» **The problem**: Nothing should be omitted: restate the full listing word for word.

━━━ Data supplied

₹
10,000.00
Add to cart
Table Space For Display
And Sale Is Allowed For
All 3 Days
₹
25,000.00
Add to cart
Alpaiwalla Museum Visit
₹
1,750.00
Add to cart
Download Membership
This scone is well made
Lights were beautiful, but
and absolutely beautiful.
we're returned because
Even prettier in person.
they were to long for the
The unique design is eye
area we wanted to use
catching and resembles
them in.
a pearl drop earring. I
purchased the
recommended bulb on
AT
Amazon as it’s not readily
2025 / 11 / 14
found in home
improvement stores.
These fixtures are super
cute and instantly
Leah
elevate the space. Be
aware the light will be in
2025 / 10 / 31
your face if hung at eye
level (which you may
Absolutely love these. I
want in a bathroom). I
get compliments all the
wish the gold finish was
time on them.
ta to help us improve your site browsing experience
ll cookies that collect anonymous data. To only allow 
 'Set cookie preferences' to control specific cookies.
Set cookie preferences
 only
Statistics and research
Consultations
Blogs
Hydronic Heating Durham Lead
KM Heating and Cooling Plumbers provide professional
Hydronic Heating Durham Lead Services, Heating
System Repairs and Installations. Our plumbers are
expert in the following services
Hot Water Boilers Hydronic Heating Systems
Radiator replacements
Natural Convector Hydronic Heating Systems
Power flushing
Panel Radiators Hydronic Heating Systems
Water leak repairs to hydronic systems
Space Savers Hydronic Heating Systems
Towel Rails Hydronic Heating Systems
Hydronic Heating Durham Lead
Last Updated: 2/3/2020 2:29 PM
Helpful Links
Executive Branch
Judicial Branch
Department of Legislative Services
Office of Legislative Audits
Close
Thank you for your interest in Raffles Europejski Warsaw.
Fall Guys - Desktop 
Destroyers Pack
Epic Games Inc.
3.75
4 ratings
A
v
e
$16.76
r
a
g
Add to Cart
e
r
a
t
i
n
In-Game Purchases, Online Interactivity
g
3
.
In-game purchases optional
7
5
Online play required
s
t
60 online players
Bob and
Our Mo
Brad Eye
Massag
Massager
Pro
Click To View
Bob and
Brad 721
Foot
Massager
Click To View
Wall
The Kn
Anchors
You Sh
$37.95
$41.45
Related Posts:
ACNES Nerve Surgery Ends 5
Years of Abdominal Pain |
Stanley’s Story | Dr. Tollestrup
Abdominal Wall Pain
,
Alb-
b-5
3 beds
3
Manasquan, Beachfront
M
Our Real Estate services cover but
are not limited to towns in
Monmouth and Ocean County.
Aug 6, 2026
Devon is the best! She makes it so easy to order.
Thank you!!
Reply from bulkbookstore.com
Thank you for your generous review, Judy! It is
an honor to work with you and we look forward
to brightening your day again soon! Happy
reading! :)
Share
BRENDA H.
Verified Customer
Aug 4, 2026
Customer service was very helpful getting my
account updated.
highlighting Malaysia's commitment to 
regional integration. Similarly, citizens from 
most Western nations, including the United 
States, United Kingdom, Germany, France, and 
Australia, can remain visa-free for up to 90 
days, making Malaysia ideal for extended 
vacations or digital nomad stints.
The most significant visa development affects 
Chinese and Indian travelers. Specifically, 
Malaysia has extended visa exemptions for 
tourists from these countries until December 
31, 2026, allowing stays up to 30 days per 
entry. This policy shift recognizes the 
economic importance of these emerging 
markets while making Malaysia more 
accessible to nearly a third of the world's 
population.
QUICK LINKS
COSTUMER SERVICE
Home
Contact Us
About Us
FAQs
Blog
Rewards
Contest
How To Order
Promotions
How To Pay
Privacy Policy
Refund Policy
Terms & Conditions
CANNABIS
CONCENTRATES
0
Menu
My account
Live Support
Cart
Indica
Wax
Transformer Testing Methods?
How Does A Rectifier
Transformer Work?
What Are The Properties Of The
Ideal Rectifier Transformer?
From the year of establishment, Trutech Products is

━━━━━━

» **Solution**:
₹
10,000.00
Add to cart
Table Space For Display
And Sale Is Allowed For
All 3 Days
₹
25,000.00
Add to cart
Alpaiwalla Museum Visit
₹
1,750.00
Add to cart
Download Membership
This scone is well made
Lights were beautiful, but
and absolutely beautiful.
we're returned because
Even prettier in person.
they were to long for the
The unique design is eye
area we wanted to use
catching and resembles
them in.
a pearl drop earring. I
purchased the
recommended bulb on
AT
Amazon as it’s not readily
2025 / 11 / 14
found in home
improvement stores.
These fixtures are super
cute and instantly
Leah
elevate the space. Be
aware the light will be in
2025 / 10 / 31
your face if hung at eye
level (which you may
Absolutely love these. I
want in a bathroom). I
get compliments all the
wish the gold finish was
time on them.
ta to help us improve your site browsing experience
ll cookies that collect anonymous data. To only allow 
 'Set cookie preferences' to control specific cookies.
Set cookie preferences
 only
Statistics and research
Consultations
Blogs
Hydronic Heating Durham Lead
KM Heating and Cooling Plumbers provide professional
Hydronic Heating Durham Lead Services, Heating
System Repairs and Installations. Our plumbers are
expert in the following services
Hot Water Boilers Hydronic Heating Systems
Radiator replacements
Natural Convector Hydronic Heating Systems
Power flushing
Panel Radiators Hydronic Heating Systems
Water leak repairs to hydronic systems
Space Savers Hydronic Heating Systems
Towel Rails Hydronic Heating Systems
Hydronic Heating Durham Lead
Last Updated: 2/3/2020 2:29 PM
Helpful Links
Executive Branch
Judicial Branch
Department of Legislative Services
Office of Legislative Audits
Close
Thank you for your interest in Raffles Europejski Warsaw.
Fall Guys - Desktop 
Destroyers Pack
Epic Games Inc.
3.75
4 ratings
A
v
e
$16.76
r
a
g
Add to Cart
e
r
a
t
i
n
In-Game Purchases, Online Interactivity
g
3
.
In-game purchases optional
7
5
Online play required
s
t
60 online players
Bob and
Our Mo
Brad Eye
Massag
Massager
Pro
Click To View
Bob and
Brad 721
Foot
Massager
Click To View
Wall
The Kn
Anchors
You Sh
$37.95
$41.45
Related Posts:
ACNES Nerve Surgery Ends 5
Years of Abdominal Pain |
Stanley’s Story | Dr. Tollestrup
Abdominal Wall Pain
,
Alb-
b-5
3 beds
3
Manasquan, Beachfront
M
Our Real Estate services cover but
are not limited to towns in
Monmouth and Ocean County.
Aug 6, 2026
Devon is the best! She makes it so easy to order.
Thank you!!
Reply from bulkbookstore.com
Thank you for your generous review, Judy! It is
an honor to work with you and we look forward
to brightening your day again soon! Happy
reading! :)
Share
BRENDA H.
Verified Customer
Aug 4, 2026
Customer service was very helpful getting my
account updated.
highlighting Malaysia's commitment to 
regional integration. Similarly, citizens from 
most Western nations, including the United 
States, United Kingdom, Germany, France, and 
Australia, can remain visa-free for up to 90 
days, making Malaysia ideal for extended 
vacations or digital nomad stints.
The most significant visa development affects 
Chinese and Indian travelers. Specifically, 
Malaysia has extended visa exemptions for 
tourists from these countries until December 
31, 2026, allowing stays up to 30 days per 
entry. This policy shift recognizes the 
economic importance of these emerging 
markets while making Malaysia more 
accessible to nearly a third of the world's 
population.
QUICK LINKS
COSTUMER SERVICE
Home
Contact Us
About Us
FAQs
Blog
Rewards
Contest
How To Order
Promotions
How To Pay
Privacy Policy
Refund Policy
Terms & Conditions
CANNABIS
CONCENTRATES
0
Menu
My account
Live Support
Cart
Indica
Wax
Transformer Testing Methods?
How Does A Rectifier
Transformer Work?
What Are The Properties Of The
Ideal Rectifier Transformer?
From the year of establishment, Trutech Products is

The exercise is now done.